Please help with solutions to this question

a) On a single-CPU system, under what circumstances does a multithreaded program using kernel threads provide better performance (such as faster execution time) compared to a singlethreaded solution (that does not use asynchronous or event-based programming) ?

Explain with general principles. Give TWO example applications.

b) A new operating system provides a synchronization API and a library for user-level programs (i.e. like the pthread) for which the mutex lock and unlock operation are implemented with test_and_set like this:

void mutex_lock(mutex* plock) { while (test_and_set(plock)) { }; } void mutex_unlock(mutex* plock) { *plock = false; }

Is this implementation of mutex synchronization correct for use in general purpose user-level applications?

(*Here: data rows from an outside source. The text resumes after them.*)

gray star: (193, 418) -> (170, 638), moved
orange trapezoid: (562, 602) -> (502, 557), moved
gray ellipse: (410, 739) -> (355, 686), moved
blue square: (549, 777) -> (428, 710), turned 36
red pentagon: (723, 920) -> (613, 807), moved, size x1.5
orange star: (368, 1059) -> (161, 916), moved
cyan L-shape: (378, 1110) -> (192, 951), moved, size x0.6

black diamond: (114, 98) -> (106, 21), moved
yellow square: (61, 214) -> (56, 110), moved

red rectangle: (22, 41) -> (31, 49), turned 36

What could go wrong ? It helps to think of an example application, like the bounded-buffer problem or the dining philosophers.

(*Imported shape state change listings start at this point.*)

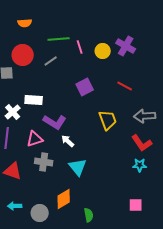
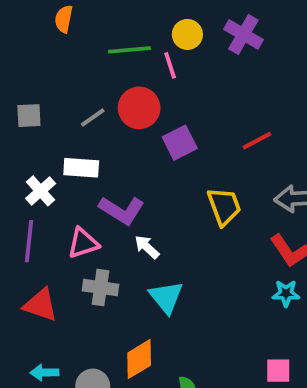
orange semicircle: (25, 23) -> (64, 19), turned 104
purple cross: (126, 46) -> (243, 34), moved
yellow circle: (103, 51) -> (187, 34), moved
red circle: (23, 55) -> (139, 108), moved
gray line: (51, 61) -> (93, 118), moved
red line: (125, 86) -> (257, 141), turned -56

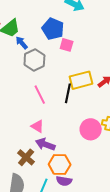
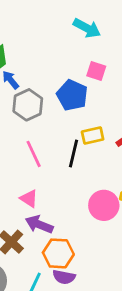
blue pentagon: (53, 29) -> (72, 95), moved
pink square: (67, 45) -> (96, 71), moved
yellow rectangle: (81, 80) -> (93, 136), size x0.7

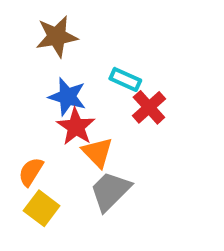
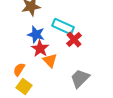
cyan rectangle: (125, 79) -> (63, 26), size x1.5
gray trapezoid: (110, 191) -> (80, 78), moved

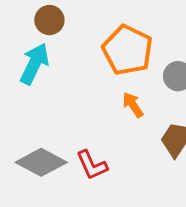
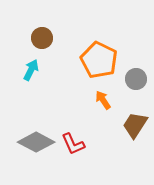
cyan arrow: (34, 64) -> (31, 70), size x0.7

c) On a running Linux kernel (version > 2.6) at some point the thread_info.preempt_count field for a kernel task we call A is equal to 2. (Linux kernel synchronization is discussed in the textbook). Answer these questions:

c1) Is task A currently preemptable? Explain.

c2) What is new value of thread_info.preempt_count field for task A after it acquires a new lock ? Explain.

c3) What is the condition for kernel task A to be safely interruptible ?

c4) Assuming that all locks held by task A are spinlocks, how many CPUs are on that computer ?